This model has been deployed and can be explored further at :
https://avisionary-autocomplete-feature-app-nlp-u649hs.streamlit.app/
The term text prediction means a set of computer programs and algorithms, which help users edit text with higher efficiency. It can be seen in computer and mobile device applications such as email editors, texting, and web browsers. Auto-completion refers to the completion of a word, or a phrase, as we start typing in a document. The prediction is based upon the selection of the most likely word from a set of frequently used words. The text prediction task consists of editing text with the minimum number of keystrokes feasible. This method is suggesting words that the user intended to write, and the system predicts the next word related to the previous work. A recommendation system predicts and filters user preferences after learning about the user’s past choices. A movie recommendation engine predicts and filters user preferences after learning about the user's past choices.
The project is divided into two parts:
- Auto complete an input sentence given by the user.
- Suggest movie recommendations based on the sentence generated by the autocomplete.

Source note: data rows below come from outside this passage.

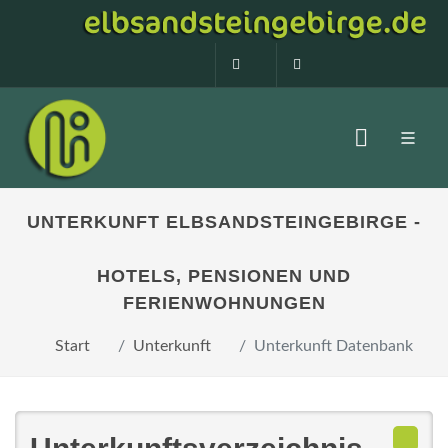
0160 99873408
info@elbsandstein
UNTERKUNFT ELBSANDSTEINGEBIRGE -
HOTELS, PENSIONEN UND
FERIENWOHNUNGEN
Start
Unterkunft
Unterkunft Datenbank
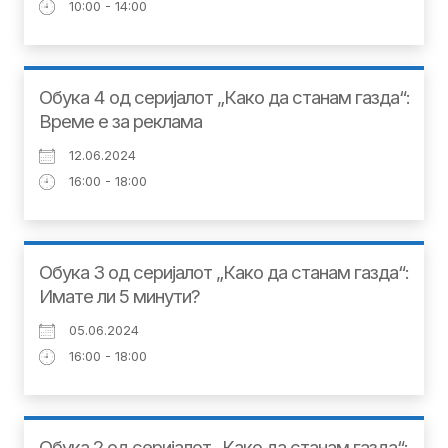
10:00 - 14:00
Обука 4 од серијалот „Како да станам газда“:
Време е за реклама
12.06.2024
16:00 - 18:00
Обука 3 од серијалот „Како да станам газда“:
Имате ли 5 минути?
05.06.2024
16:00 - 18:00
Обука 2 од серијалот „Како да станам газда“:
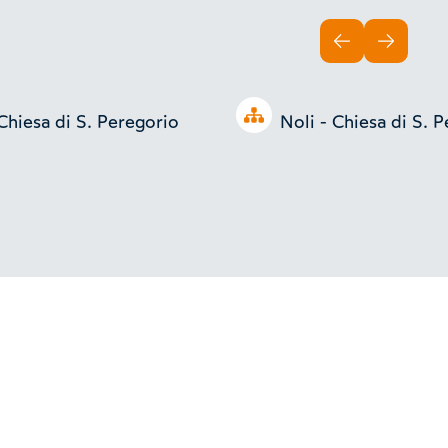
INDIETRO
AVANTI
Open tree
 Chiesa di S. Peregorio
Noli - Chiesa di S. 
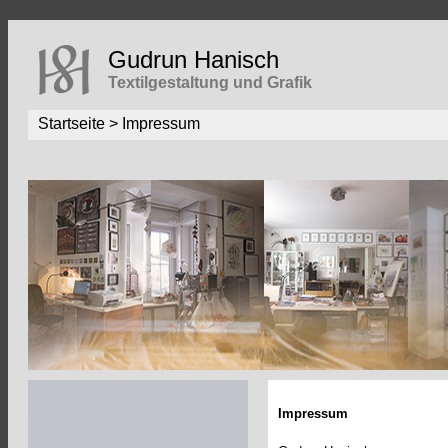
Gudrun Hanisch
Textilgestaltung und Grafik
Startseite
> Impressum
Impressum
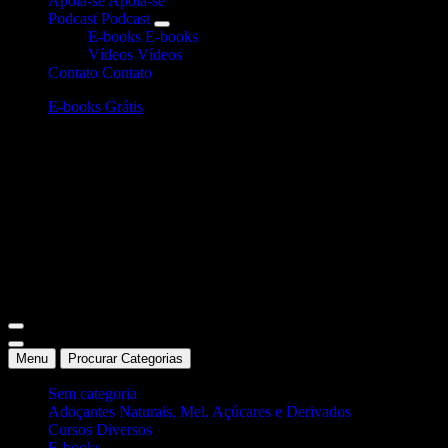
Apoia-se
Apoia-se
Podcast
Podcast
E-books
E-books
Vídeos
Vídeos
Contato
Contato
E-books Grátis
Site Oficial Dicas da Dra. Anamaria Chiaverini
Menu
Procurar Categorias
Sem categoria
Adoçantes Naturais, Mel, Açúcares e Derivados
Cursos Diversos
E-books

The proposed system has multiple modules:
- The text data is preprocessed using a pipeline. Using definite steps such as tokenization, stemming and lemmatization, it is then passed on to the model.
- The model accepts lemmatized input and forwards it to the text extraction unit, which then branches out into the autocomplete engine, which is responsible for prediction.
- The application will be deployed on streamlit. After deployment, the predictions will be tested and necessary statistics will be measured.
- Long Short Term Memory (LSTM) networks are a type of Recurrent Neural Network that can learn order dependence. The output of the previous step is used as input in the current step in RNN.
- RNN is unable to predict words stored in long-term memory but can make more accurate predictions based on current data. As for LSTM, it may keep information for a long time by default.
The idea is to push the prediction model one step further:
- To recommend top 3 movies with a complete sentence formed by the Auto-Complete prediction tool
- As the efficiency is currently compromised, user will be provided with top 5 predicted words for them to make a choice.
- These predictions will be based on matching genres, title and description of the movie.
These are the different models that were used for the movie recommendation section.
- TFIDF Vectorizer: TF-IDF stands for term frequency-inverse document frequency and it is a measure, used in the fields of
information retrieval (IR) and machine learning, that can quantify the importance or relevance of string representations (words, phrases, lemmas, etc) in a document amongst a collection of documents (also known as a corpus). - Spacy: spaCy is a free, open-source library for NLP in Python. It's written in Cython and is designed to build information extraction or natural language understanding systems. It's built for production use and provides a concise and user-friendly API.
- Word2Vec: word2vec is not a singular algorithm, rather, it is a family of model architectures and optimizations that can be used to learn word embeddings from large datasets. Embeddings learned through word2vec have proven to be successful on a variety of downstream natural language processing tasks.
- Sentence Transformer: SentenceTransformers is a Python framework for state-of-the-art sentence, text and image embeddings. The initial work is described in our paper Sentence-BERT: Sentence Embeddings using Siamese BERT-Networks. You can use this framework to compute sentence / text embeddings for more than 100 languages.
Streamlit is a free, open-source Python framework which can be used to easily build and share interactive dashboards and machine learning web apps. Steps for deployment:
- Export the ML model as a pickle (or h5 for neural networks) file
- Create a streamlit interface to interact with our pickle file.
- Get model results from the streamlit interface.
- Deploy the streamlit app.
- Link : https://avisionary-autocomplete-feature-app-nlp-u649hs.streamlit.app/
- Text prediction and autocomplete can help people to increase their writing speed by predicting the relevant words.
- The model has proved efficient in prediction and completion of text. The results from recommendation algorithms add to the comfort of user allowing them to navigate better on the app.
- Perplexity has been used as a final metric and it can be seen that as the epochs increase, perplexity decreases.

A new dataset can be created containing the ‘sent gmail’ text message of the group members (which can be retrieved using Google Takeout). The text can be then processed, converted from mbox to txt and then cleaned using a pipeline. Then, this text will be feeded into our LSTM model to make an auto complete feature personal to each of the team members.